Code Execution Agent Pattern: Safe Code Runtime

Pattern Essence

Code-Execution Agent is a pattern where the agent does not only reason in text, but also runs generated code in a controlled environment, gets a factual result, and continues from it.

When to use it: when the answer must be computed or verified by running code, not just generated as text.

The agent:

Generate: writes short task-specific code
Run: executes it in a sandbox
Observe: collects the real result
Explain: returns the result with explanation

Code-Execution Agent Pattern: Safe Code Runtime

Problem

Imagine you ask:

"Calculate average conversion from this CSV."

The agent writes a script and says: "Average conversion is 3.84%".

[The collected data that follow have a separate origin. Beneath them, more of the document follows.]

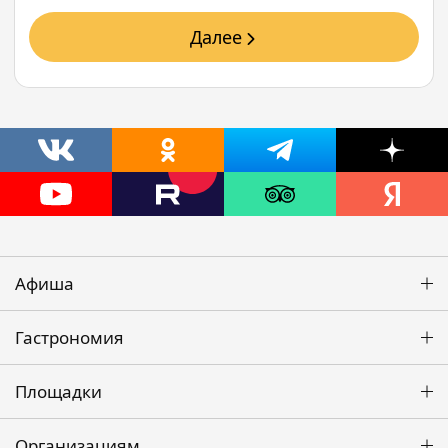
Далее
Афиша
Гастрономия
Площадки
Организациям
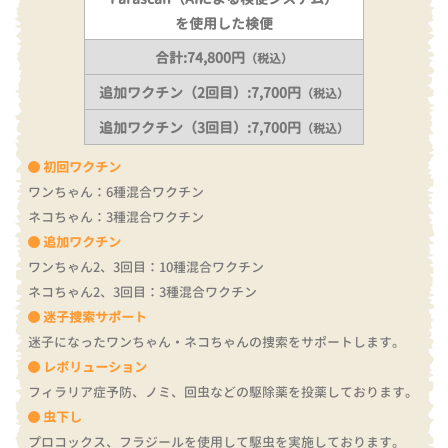
を使用した検便
合計:74,800円
（税込）
追加ワクチン（2回目）:7,700円
（税込）
追加ワクチン（3回目）:7,700円
（税込）
初回ワクチン
ワンちゃん：6種混合ワクチン
ネコちゃん：3種混合ワクチン
追加ワクチン
ワンちゃん2、3回目：10種混合ワクチン
ネコちゃん2、3回目：3種混合ワクチン
迷子捜索サポート
迷子になったワンちゃん・ネコちゃんの捜索をサポートします。
レボリューション
フィラリア症予防、ノミ、回虫などの駆除薬を投薬しております。
虫下し
プロコックス、フラジールを使用して駆虫を実施しております。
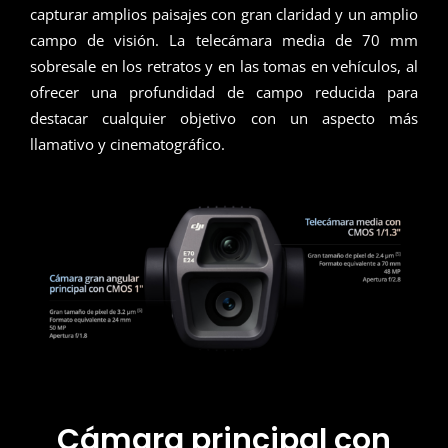
capturar amplios paisajes con gran claridad y un amplio
campo de visión. La telecámara media de 70 mm
sobresale en los retratos y en las tomas en vehículos, al
ofrecer una profundidad de campo reducida para
destacar cualquier objetivo con un aspecto más
llamativo y cinematográfico.
Cámara principal con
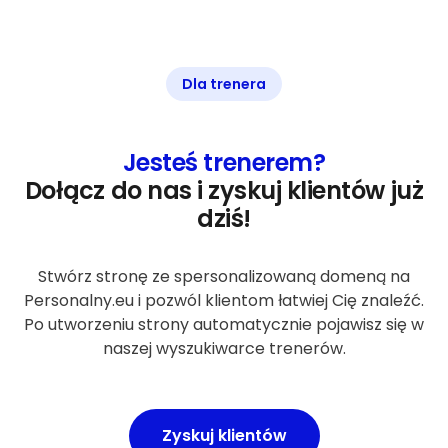
Dla trenera
Jesteś trenerem?
Dołącz do nas i zyskuj klientów już
dziś!
Stwórz stronę ze spersonalizowaną domeną na
Personalny.eu i pozwól klientom łatwiej Cię znaleźć.
Po utworzeniu strony automatycznie pojawisz się w
naszej wyszukiwarce trenerów.
Zyskuj klientów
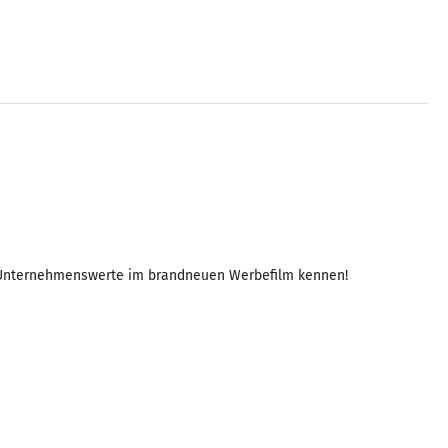
re Unternehmenswerte im brandneuen Werbefilm kennen!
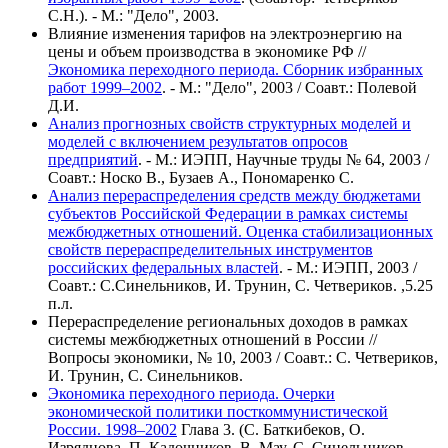
С.Н.). - М.: "Дело", 2003.
Влияние изменения тарифов на электроэнергию на
цены и объем производства в экономике РФ //
Экономика переходного периода. Сборник избранных
работ 1999–2002
. - М.: "Дело", 2003 / Соавт.: Полевой
Д.И.
Анализ прогнозных свойств структурных моделей и
моделей с включением результатов опросов
предприятий
. - М.: ИЭПП, Научные труды № 64, 2003 /
Соавт.: Носко В., Бузаев А., Пономаренко С.
Анализ перераспределения средств между бюджетами
субъектов Российской Федерации в рамках системы
межбюджетных отношений. Оценка стабилизационных
свойств перераспределительных инструментов
российских федеральных властей
. - М.: ИЭПП, 2003 /
Соавт.: С.Синельников, И. Трунин, С. Четвериков. ,5.25
п.л.
Перераспределение региональных доходов в рамках
системы межбюджетных отношений в России //
Вопросы экономики, № 10, 2003 / Соавт.: С. Четвериков,
И. Трунин, С. Синельников.
Экономика переходного периода. Очерки
экономической политики посткоммунистической
России. 1998–2002
Глава 3. (С. Баткибеков, О.
Изряднова, П. Кадочников, В. Мау, С. Синельников-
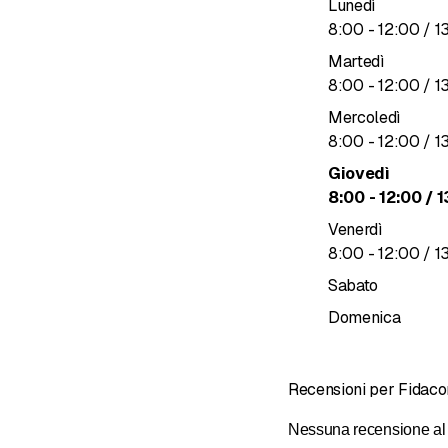
Lunedì
fino a
8
:
00
-
12
:
00
/ 1
Martedì
fino a
8
:
00
-
12
:
00
/ 1
Mercoledì
fino a
8
:
00
-
12
:
00
/ 1
Giovedì
fino a
8
:
00
-
12
:
00
/ 1
Venerdì
fino a
8
:
00
-
12
:
00
/ 1
Sabato
Domenica
Recensioni per Fidaco
Nessuna recensione al 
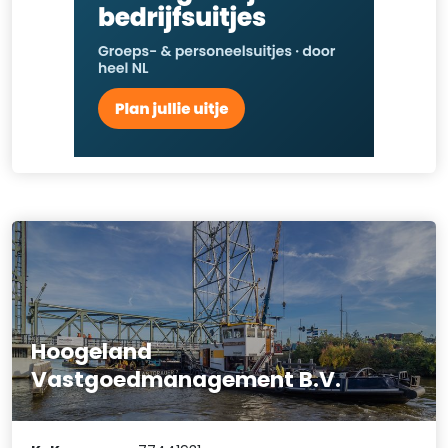
Hoogeland
Vastgoedmanagement B.V.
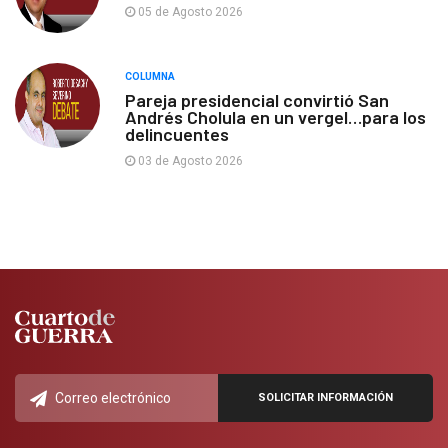
05 de Agosto 2026
COLUMNA
Pareja presidencial convirtió San
Andrés Cholula en un vergel…para los
delincuentes
03 de Agosto 2026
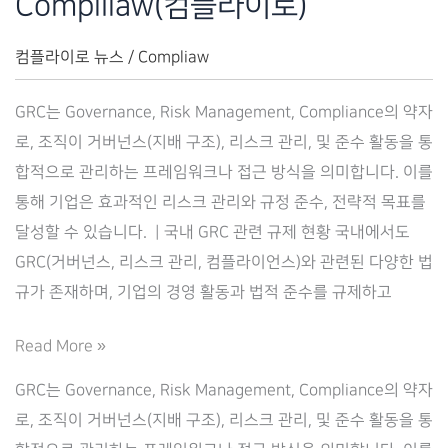
Complilaw(컴플라이로)
컴플라이로 뉴스
/
Compliaw
GRC는 Governance, Risk Management, Compliance의 약자
로, 조직이 거버넌스(지배 구조), 리스크 관리, 및 준수 활동을 통
합적으로 관리하는 프레임워크나 접근 방식을 의미합니다. 이를
통해 기업은 효과적인 리스크 관리와 규정 준수, 전략적 목표를
달성할 수 있습니다. ​ | 국내 GRC 관련 규제 현황 국내에서도
GRC(거버넌스, 리스크 관리, 컴플라이언스)와 관련된 다양한 법
규가 존재하며, 기업의 경영 활동과 법적 준수를 규제하고
GRC
Read More »
전
GRC는 Governance, Risk Management, Compliance의 약자
략
로, 조직이 거버넌스(지배 구조), 리스크 관리, 및 준수 활동을 통
을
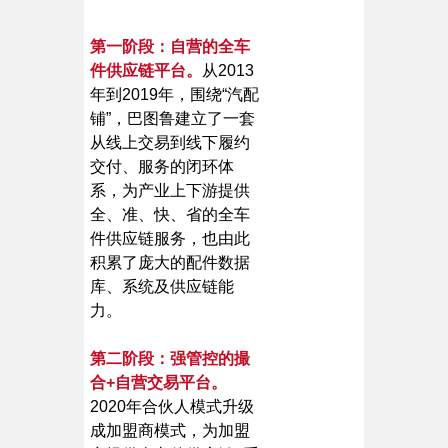
第一阶段：自营的全车
件供应链平台。
从2013
年到2019年，围绕“汽配
铺”，巴图鲁建立了一套
从线上交易到线下履约
交付、服务的闭环体
系，为产业上下游提供
全、准、快、省的全车
件供应链服务，也由此
积累了庞大的配件数据
库、系统及供应链能
力。
第二阶段：强管控的撮
合+自营交易平台。
2020年合伙人模式升级
成加盟商模式，为加盟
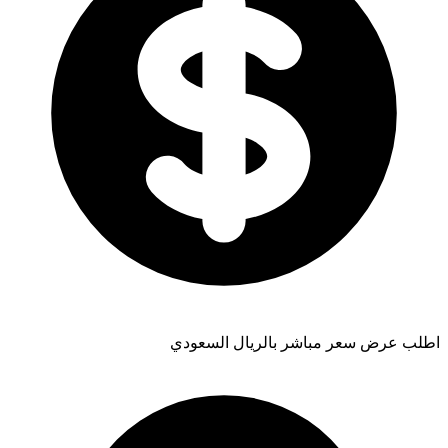
اطلب عرض سعر مباشر بالريال السعودي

But without a controlled environment you cannot see:

what exactly was executed
which files were read
whether there were network call attempts
how many resources the code consumed

In code execution, not only code logic matters, but also the environment boundaries where it runs.

That is the problem: the result depends on both code and runtime environment, so "just run it" is unsafe and opaque.

Solution

Code-Execution Agent runs code only through a controlled execution layer.

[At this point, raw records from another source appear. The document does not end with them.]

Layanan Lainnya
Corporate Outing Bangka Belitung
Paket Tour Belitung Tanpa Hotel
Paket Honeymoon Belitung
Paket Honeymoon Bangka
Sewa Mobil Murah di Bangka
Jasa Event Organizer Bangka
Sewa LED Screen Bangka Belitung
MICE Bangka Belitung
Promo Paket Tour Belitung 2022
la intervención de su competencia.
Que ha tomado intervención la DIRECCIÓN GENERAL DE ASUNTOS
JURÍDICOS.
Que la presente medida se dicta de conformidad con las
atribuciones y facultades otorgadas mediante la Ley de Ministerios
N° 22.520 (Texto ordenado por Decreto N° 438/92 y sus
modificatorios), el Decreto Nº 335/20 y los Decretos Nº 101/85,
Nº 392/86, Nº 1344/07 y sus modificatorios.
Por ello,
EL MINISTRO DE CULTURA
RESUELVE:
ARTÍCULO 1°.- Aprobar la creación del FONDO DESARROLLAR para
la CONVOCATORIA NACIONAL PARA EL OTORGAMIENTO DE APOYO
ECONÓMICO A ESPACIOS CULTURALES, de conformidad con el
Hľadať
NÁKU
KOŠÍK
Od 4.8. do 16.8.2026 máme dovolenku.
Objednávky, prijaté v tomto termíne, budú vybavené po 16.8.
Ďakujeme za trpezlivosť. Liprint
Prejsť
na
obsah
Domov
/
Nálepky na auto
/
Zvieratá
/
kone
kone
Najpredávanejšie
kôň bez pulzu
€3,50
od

Analogy: this is like a lab with safety rules. An experiment is allowed only in an isolated room and under policy constraints. This lowers the risk of damaging the environment or leaking extra data.

Key principle: the model may write code, but execution is allowed only in a sandbox and after policy checks.

Base constraints:

sandbox runtime
restricted file access
no network
CPU/RAM/time limits

Controlled loop:

Planning: define the minimum script for the task
Generate: produce code
Policy check: verify safety and allowed operations
Isolated run: execute code in sandbox
Result validation: check correctness and risk of output

If policy check or output validation fails, execution is stopped or escalated.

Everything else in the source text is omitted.